Le procès de l’ancien président sud-africain Jacob Zuma, qui fait face à 16 accusations de corruption, est ajourné jusqu’au 30 novembre, a rapporté Reuters.

C’est la troisième fois que Zuma comparaît devant un juge. L’équipe juridique de Zuma a retardé les procédures en déposant des requêtes interlocutoires jusqu’à présent, selon Eyewitness News. Zuma a demandé au juge d’autoriser un sursis permanent. Le juge Mjabuliseni Madondo a fait droit à la demande de l’équipe de défense de Zuma de déposer un sursis, et a fixé la date du 30 novembre pour que l’Etat réponde à la demande.

Zuma fait face à 16 chefs d’accusation de corruption, fraude, racket et blanchiment d’argent dans le cadre d’une affaire d’achat d’armes avec la compagnie d’armement française Thales, contre laquelle l’Autorité nationale de poursuite (NPA) est en train de monter une enquête.
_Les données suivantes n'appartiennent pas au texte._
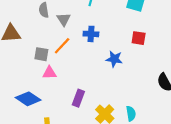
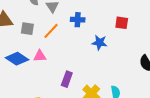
gray square: (41, 54) -> (27, 29), moved
blue diamond: (28, 99) -> (17, 59), moved

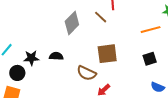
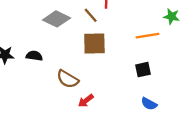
gray diamond: (72, 23) -> (56, 19), turned 65
brown square: (107, 54) -> (94, 43), moved

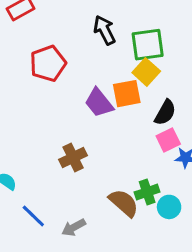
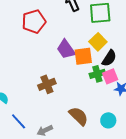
yellow square: (146, 72) -> (98, 42), moved
orange square: (127, 94) -> (83, 56), moved
green cross: (147, 192) -> (97, 74), moved

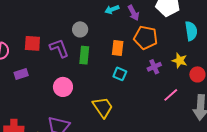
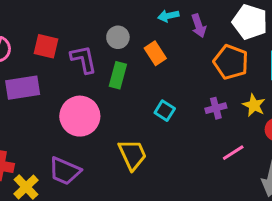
orange pentagon: (146, 38) -> (231, 62), moved
orange rectangle: (118, 48) -> (155, 53), moved, turned -49
purple rectangle: (21, 74) -> (23, 88), size x1.6
pink circle: (63, 87) -> (80, 116), size x1.4

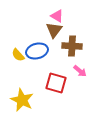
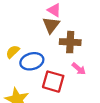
blue ellipse: (37, 51) -> (32, 61), moved
yellow semicircle: (18, 55) -> (13, 52), turned 88

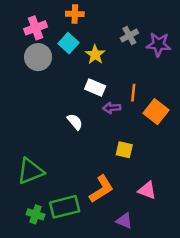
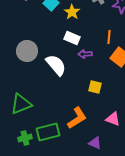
gray circle: (38, 57) -> (27, 51), moved
orange line: (133, 93) -> (109, 37), moved
white semicircle: (75, 122) -> (56, 65), size x1.6
green cross: (36, 214) -> (25, 138), turned -32

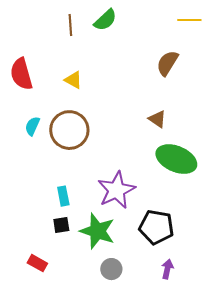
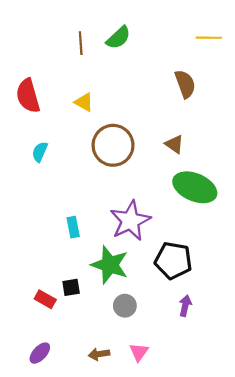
brown semicircle: (167, 63) -> (185, 84), turned 128
brown circle: (69, 130) -> (113, 145), moved
black square: (61, 225) -> (71, 287), moved

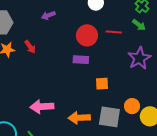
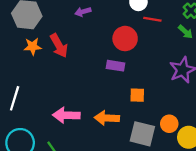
red line: (114, 32) -> (152, 19), moved
red arrow: (30, 47) -> (59, 46), size x1.5
orange arrow: (79, 118) -> (107, 118), moved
L’enquête en cours a signalé 783 paiements douteux reçus par Zuma de 1995 à 2005 dans le cadre de l’accord d’armement de 2,5 milliards de dollars américains avec Thales.

Cependant, ce n’est qu’en février 2018, suite aux raids dans les maisons de la famille Gupta, proches des Zumas, que le protecteur public sud-africain a déclaré que les relations de Zuma avec les Guptas et d’autres associés avaient entraîné la capture de l’Etat, et sur demande de l’African National Congress Party (ANC), il a démissionné. Le fils de Zuma, Duduzane Zuma, fait lui aussi face à des accusations de corruption pour avoir tenté de soudoyer l’ancien vice-ministre des Finances, Mcebisi Jonas, en octobre 2015, avec l’aide des Guptas.